Impasto a ouvert il y a un peu plus d’un an en diagonale de la quincaillerie Dante (une super adresse, à mon avis, pour de bons accessoires de cuisine… bien que le comptoir de vente d’armes de chasse me surprend chaque fois que j’y entre). Ouvert par Stefano Faita -dont la mère Elena possède la quincaillerie précitée, le chef, Michele Forgione, est spécialisé en pâtes fraîches, et ces dernières occupent une belle part sur le menu.
En entrée, j’ai choisi les pétoncles -auxquels je voue un amour éternel. Servis sur une petite tortilla de pois chiches, avec quelques morceaux de boudin, la sauce qui les accompagne est délicieuse; appelée « salsa agresto », elle comprend notamment des noix de pin, de l’huile d’olive et plein d’herbes. Évidemment on aimerait avoir plus de pétoncles, de boudin aussi, bref de tout. Cependant, la splendeur des saveurs nous console.
Après avoir hésité plusieurs fois sur le plat (pâtes? viande? poisson? demi-portion de pâtes pour être sûre d’avoir la place pour un dessert?) je me suis laissée aller à la recommandation du serveur, soit la porchetta. Celle-ci a rempli ses promesses : fondante à l’intérieur, croustillante à l’intérieur, à tel point que même le gras se mangeait avec délectation. Éblouissante, elle rendait la poire et les rapini presque fades et inutiles -quoique j’étais tentée d’avoir une portion de légumes; en outre, pour avoir essayé une fois de cuisiner des rapini et les avoir trouvés immangeables, j’ai aimé pouvoir enfin en goûter qui soient correctement apprêtés.

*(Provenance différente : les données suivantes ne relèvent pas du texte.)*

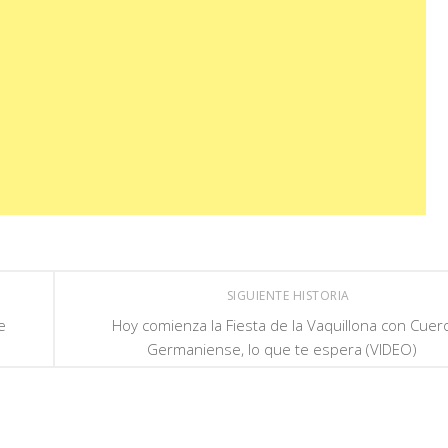
SIGUIENTE HISTORIA
e
Hoy comienza la Fiesta de la Vaquillona con Cuer
Germaniense, lo que te espera (VIDEO)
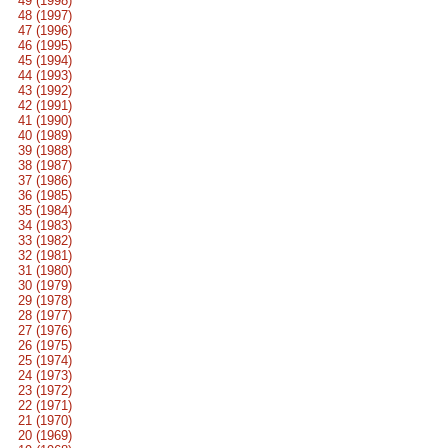
49 (1998)
48 (1997)
47 (1996)
46 (1995)
45 (1994)
44 (1993)
43 (1992)
42 (1991)
41 (1990)
40 (1989)
39 (1988)
38 (1987)
37 (1986)
36 (1985)
35 (1984)
34 (1983)
33 (1982)
32 (1981)
31 (1980)
30 (1979)
29 (1978)
28 (1977)
27 (1976)
26 (1975)
25 (1974)
24 (1973)
23 (1972)
22 (1971)
21 (1970)
20 (1969)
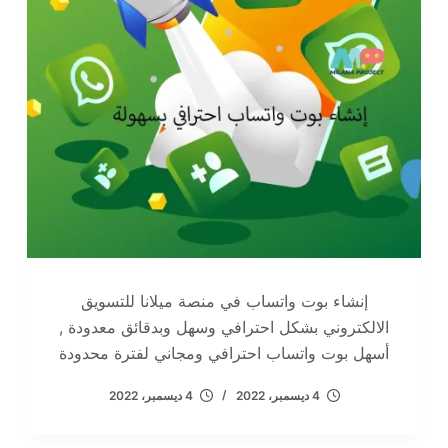
إنشاء بوت واتساب في منصة ميلانا للتسويق
الالكتروني بشكل احترافي وسهل وبدقائق معدودة ,
أسهل بوت واتساب احترافي ومجاني لفترة محدودة
4 ديسمبر، 2022
4 ديسمبر، 2022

Autour de la table, quelqu’un a opté pour le jarret d’agneau, servi sur un lit de polenta blanche; une belle portion, pour une viande elle aussi fondante. Les cavatelli ont aussi trouvé preneur, dans leur sauce crémeuse avec un peu de truffe râpée dessus; par contre, la saucisse de porc maison était présente en trop petite quantité. En fait, c’est en relisant le menu le lendemain que j’ai appris qu’il était censé y en avoir dedans. Pourtant, j’en ai pioché au moins 3 fourchettées dans l’assiette de mon ami. Les pâtes étaient cependant délicieuses et la truffe légère et parfumée.

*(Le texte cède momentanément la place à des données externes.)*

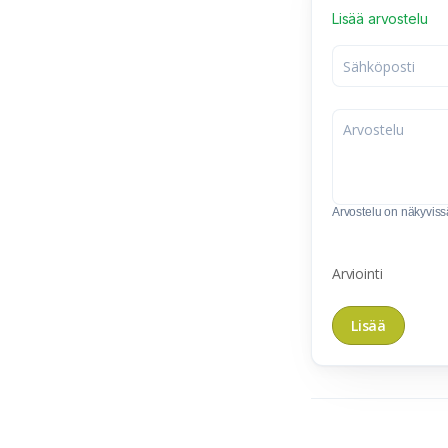
Lisää arvostelu
Arvostelu on näkyvissä 
Arviointi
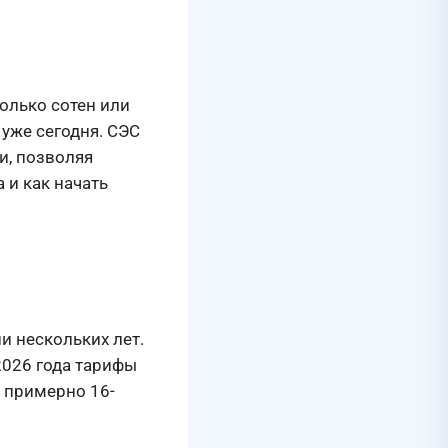
олько сотен или
уже сегодня. СЭС
и, позволяя
 и как начать
и нескольких лет.
2026 года тарифы
т примерно 16-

Je ne sais pas si les autres auraient pris un dessert si je ne m’étais lancée la première, en commandant évidemment un tiramisù; on se rappellera que j’aime à mourir ce dessert, pourtant si difficile à réaliser. La texture était parfaite, voluptueuse, onctueuse et légère à la fois. Par contre j’ai trouvé qu’il manquait un peu de goût.

La panna cotta caramel et fleur de sel a rempli ses promesses; douce et crémeuse, avec un équilibre salé-sucré idéal, et quelques fruits pour équilibrer (désolée, je ne sais plus de quels fruits il s’agit… je commençais à avoir sérieusement envie de rentrer, juste parce que j’étais fatiguée, habituée à me coucher très tôt jusqu’à récemment pour cause de bébé malade).

On avait accompagné tout cela d’une bonne bouteille de vin, partagée à 4. Au final, une excellente soirée : ambiance sympathique, service efficace, bouffe délicieuse… Cela aide à faire passer le montant de la facture, qui malgré la qualité de la nourriture a paru un peu trop élevé. Il s’agit tout de même de bouffe fraîche et créative, un menu qui change selon les arrivages et l’inspiration, et une sortie qu’on ne refera pas tous les mois. J’ai donc aimé me gâter exceptionnellement au cours de cette soirée.

Prix : disponibles sur le site Web du resto. Pour un repas 3 services et un verre de vin, comptez 80-100 $ pour une personne après taxes et pourboire.